Farther up the canyon you can see the following pair of faults, a normal fault on the left and a reverse fault on the right. A normal fault, as described above, occurs where the block above the fault plane slips down with respect to the block under the fault plane. A reverse fault is just the - ahem - reverse of this. A normal fault is created by tension in the crust (or, actually, less compression in one direction than in the other) and is associated with crustal distension. However, a reverse fault is thought to be created by compression and is associated with crustal shortening. How come you see both types of fault together here?

Since the fault planes are parallel, it is unlikely they were created by two separate events. Most likely the Basin and Range crustal extension that created the (normal) Terlingua Fault also created all the faults seen below.
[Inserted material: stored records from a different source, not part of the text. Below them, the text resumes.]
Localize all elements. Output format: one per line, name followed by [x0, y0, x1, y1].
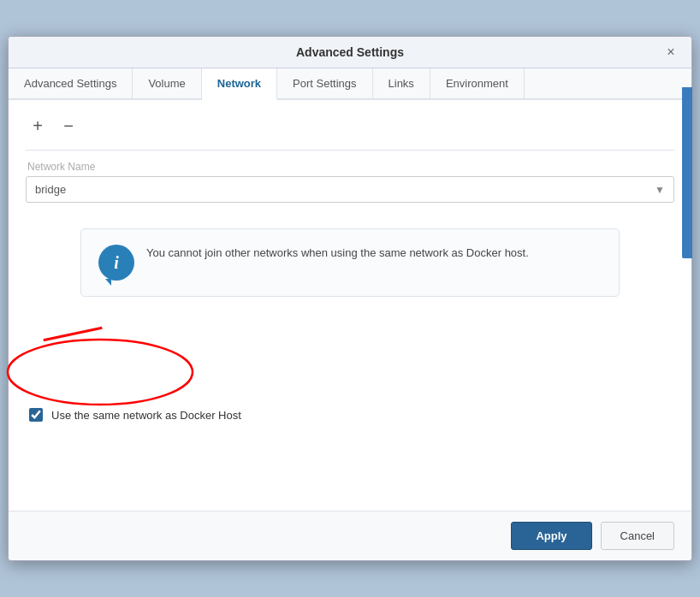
annotation-circle — [10, 338, 199, 419]
tab-network[interactable]: Network — [202, 68, 277, 100]
dialog-title-bar: Advanced Settings × — [9, 37, 691, 68]
network-toolbar: + − — [26, 114, 674, 138]
tabs-bar: Advanced Settings Volume Network Port Se… — [9, 68, 691, 100]
close-button[interactable]: × — [662, 44, 679, 61]
info-box: i You cannot join other networks when us… — [80, 228, 620, 297]
same-network-label[interactable]: Use the same network as Docker Host — [51, 409, 241, 422]
tab-links[interactable]: Links — [373, 68, 430, 98]
info-icon: i — [98, 245, 134, 281]
tab-advanced-settings[interactable]: Advanced Settings — [9, 68, 133, 98]
info-icon-letter: i — [114, 253, 119, 273]
add-network-button[interactable]: + — [26, 114, 50, 138]
network-select[interactable]: bridge ▼ — [26, 176, 674, 203]
remove-network-button[interactable]: − — [56, 114, 80, 138]
network-name-label: Network Name — [26, 161, 674, 173]
toolbar-divider — [26, 150, 674, 151]
cancel-button[interactable]: Cancel — [601, 522, 674, 550]
svg-point-0 — [8, 340, 193, 405]
checkbox-row: Use the same network as Docker Host — [26, 408, 241, 422]
network-select-value[interactable]: bridge — [27, 177, 673, 202]
tab-environment[interactable]: Environment — [430, 68, 525, 98]
dialog-title: Advanced Settings — [38, 45, 662, 59]
annotation-line — [44, 327, 103, 341]
dialog-body: + − Network Name bridge ▼ i You cannot j… — [9, 100, 691, 511]
apply-button[interactable]: Apply — [511, 522, 591, 550]
tab-volume[interactable]: Volume — [133, 68, 201, 98]
dialog-wrapper: Advanced Settings × Advanced Settings Vo… — [8, 36, 692, 561]
scrollbar[interactable] — [682, 87, 692, 258]
checkbox-annotation-wrapper: Use the same network as Docker Host — [26, 357, 241, 435]
dialog-footer: Apply Cancel — [9, 511, 691, 560]
info-text: You cannot join other networks when usin… — [146, 245, 529, 263]
same-network-checkbox[interactable] — [29, 408, 43, 422]
tab-port-settings[interactable]: Port Settings — [277, 68, 372, 98]
advanced-settings-dialog: Advanced Settings × Advanced Settings Vo… — [8, 36, 692, 561]
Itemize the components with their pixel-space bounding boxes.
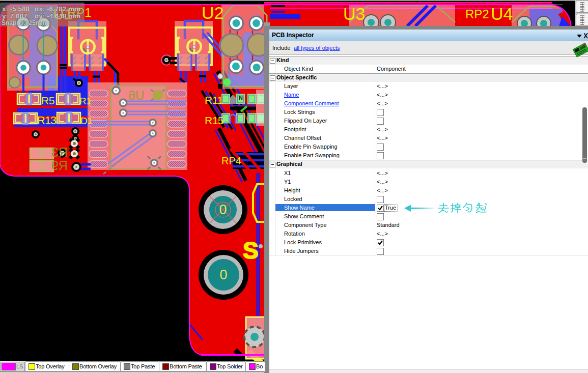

It's just that block to the right of the reverse fault slipped down relative to the block to the left, making it appear to be a compressional feature. Thus, the reverse fault is due to an episode of random motion in an otherwise extensional process.

Normal and Reverse Faults

The canyon trail is indeed awe inspiring. Sheer walls of 1500 feet rise above the river, placid when this photo was taken. With the use of the Rio Grande for drinking water and agriculture, you have to wonder what the future of the canyon will be (geological future, that is). It would appear that the rate of erosion would be reduced due to the reduced flow. On the other hand, there is little topographic relief between the river bed in the canyon and the surface of the land on the other side of the Terlingua Fault. Since fault movement apparently ceased at about the same time the Rio Grande began cutting into the Santa Elena Limestone, was there a waterfall where the river reached the scarp? Or was the topographic ground level on northeast side of the fault always close to that of the bed of the canyon? In that case the erosion of the ground level may have kept up with that of the bed of the canyon. The mouth of the canyon may then have been similar to how it appears today, except the fault scarp started out rather low but kept growing higher and higher as erosion went to work on both on the canyon bed and the less resistant material northeast of the canyon. There are other scenarios you can come up with. What would you have seen here, say, 500,000 years ago?

Santa Elena Canyon Trail

Speaking of erosional forces slowly widening the canyon, the picture below shows a large block that has fallen from somewhere on the canyon wall. Not too far beyond this block, the river trail ends. Note the desert varnish on the canyon walls.

Canyon and Large Fallen Block

This block could be of either Del Carmen or Santa Elena Limestone. The interesing thing about this block is that it records what has occurred along a bedding plane. In the following photo you see what appears to be what is left of a layer of clay. The "pockets" in the clay look to me (I'm no expert, mind you!) like the scour marks I've seen in other sedimentary units in Arkansas. If so, that would mean you are looking at the top of a bed in this photo. Experienced geologists can use features like this to determine if a bed is right-side up or overturned. When folding is severe, you can get a significant amount of overturned beds. Of course, no folding here, just an exposure due to a rock fall, so there is little geological interest in whether this is the top or bottom of a bed.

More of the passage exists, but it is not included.